# WHAT THE TASK ASKS:
Set the listing down exactly; no pictures.

# INPUT FOR THIS TASK:
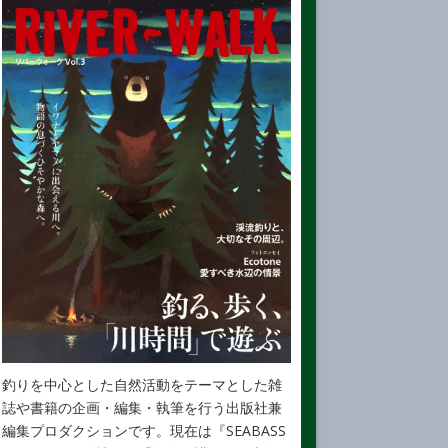
釣りを中心とした自然活動をテーマとした雑
誌や書籍の企画・編集・執筆を行う出版社兼
編集プロダクションです。現在は『SEABASS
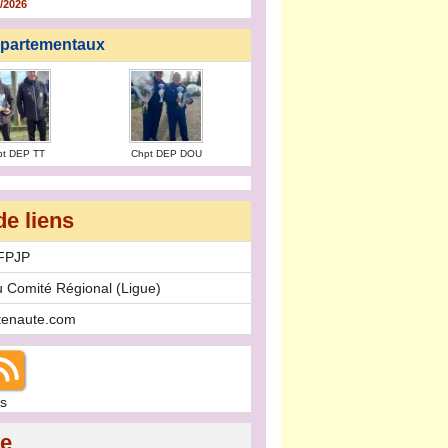
/2026
partementaux
pt DEP TT
Chpt DEP DOU
de liens
FFPJP
u Comité Régional (Ligue)
stenaute.com
s
ie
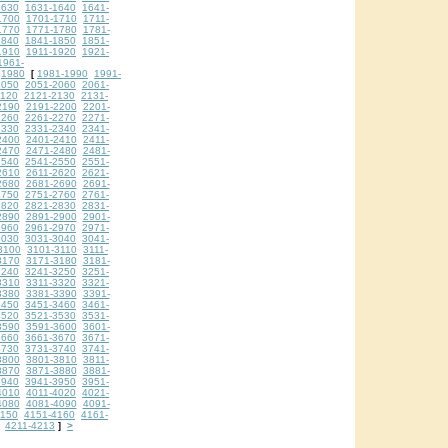
1630
1631-1640
1641-
1700
1701-1710
1711-
1770
1771-1780
1781-
1840
1841-1850
1851-
1910
1911-1920
1921-
1961-
1980
1981-1990
1991-
[
2050
2051-2060
2061-
2120
2121-2130
2131-
2190
2191-2200
2201-
2260
2261-2270
2271-
2330
2331-2340
2341-
2400
2401-2410
2411-
2470
2471-2480
2481-
2540
2541-2550
2551-
2610
2611-2620
2621-
2680
2681-2690
2691-
2750
2751-2760
2761-
2820
2821-2830
2831-
2890
2891-2900
2901-
2960
2961-2970
2971-
3030
3031-3040
3041-
3100
3101-3110
3111-
3170
3171-3180
3181-
3240
3241-3250
3251-
3310
3311-3320
3321-
3380
3381-3390
3391-
3450
3451-3460
3461-
3520
3521-3530
3531-
3590
3591-3600
3601-
3660
3661-3670
3671-
3730
3731-3740
3741-
3800
3801-3810
3811-
3870
3871-3880
3881-
3940
3941-3950
3951-
4010
4011-4020
4021-
4080
4081-4090
4091-
4150
4151-4160
4161-
4211-4213
>
]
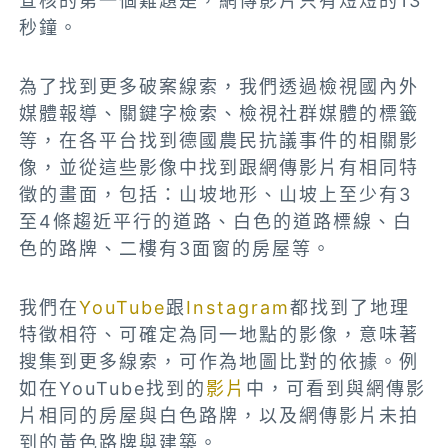
查核的第一個難題是，網傳影片只有短短的13
秒鐘。
為了找到更多破案線索，我們透過檢視國內外
媒體報導、關鍵字檢索、檢視社群媒體的標籤
等，在各平台找到德國農民抗議事件的相關影
像，並從這些影像中找到跟網傳影片有相同特
徵的畫面，包括：山坡地形、山坡上至少有3
至4條趨近平行的道路、白色的道路標線、白
色的路牌、二樓有3面窗的房屋等。
我們在
YouTube
跟
Instagram
都找到了地理
特徵相符、可確定為同一地點的影像，意味著
搜集到更多線索，可作為地圖比對的依據。例
如在YouTube找到的
影片
中，可看到與網傳影
片相同的房屋與白色路牌，以及網傳影片未拍
到的黃色路牌與建築。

# OUTPUT:
釣りを中心とした自然活動をテーマとした雑
誌や書籍の企画・編集・執筆を行う出版社兼
編集プロダクションです。現在は『SEABASS
/2026
partementaux
pt DEP TT
Chpt DEP DOU
de liens
FFPJP
u Comité Régional (Ligue)
stenaute.com
s
ie
1630
1631-1640
1641-
1700
1701-1710
1711-
1770
1771-1780
1781-
1840
1841-1850
1851-
1910
1911-1920
1921-
1961-
1980
1981-1990
1991-
[
2050
2051-2060
2061-
2120
2121-2130
2131-
2190
2191-2200
2201-
2260
2261-2270
2271-
2330
2331-2340
2341-
2400
2401-2410
2411-
2470
2471-2480
2481-
2540
2541-2550
2551-
2610
2611-2620
2621-
2680
2681-2690
2691-
2750
2751-2760
2761-
2820
2821-2830
2831-
2890
2891-2900
2901-
2960
2961-2970
2971-
3030
3031-3040
3041-
3100
3101-3110
3111-
3170
3171-3180
3181-
3240
3241-3250
3251-
3310
3311-3320
3321-
3380
3381-3390
3391-
3450
3451-3460
3461-
3520
3521-3530
3531-
3590
3591-3600
3601-
3660
3661-3670
3671-
3730
3731-3740
3741-
3800
3801-3810
3811-
3870
3871-3880
3881-
3940
3941-3950
3951-
4010
4011-4020
4021-
4080
4081-4090
4091-
4150
4151-4160
4161-
4211-4213
>
]
查核的第一個難題是，網傳影片只有短短的13
秒鐘。
為了找到更多破案線索，我們透過檢視國內外
媒體報導、關鍵字檢索、檢視社群媒體的標籤
等，在各平台找到德國農民抗議事件的相關影
像，並從這些影像中找到跟網傳影片有相同特
徵的畫面，包括：山坡地形、山坡上至少有3
至4條趨近平行的道路、白色的道路標線、白
色的路牌、二樓有3面窗的房屋等。
我們在
YouTube
跟
Instagram
都找到了地理
特徵相符、可確定為同一地點的影像，意味著
搜集到更多線索，可作為地圖比對的依據。例
如在YouTube找到的
影片
中，可看到與網傳影
片相同的房屋與白色路牌，以及網傳影片未拍
到的黃色路牌與建築。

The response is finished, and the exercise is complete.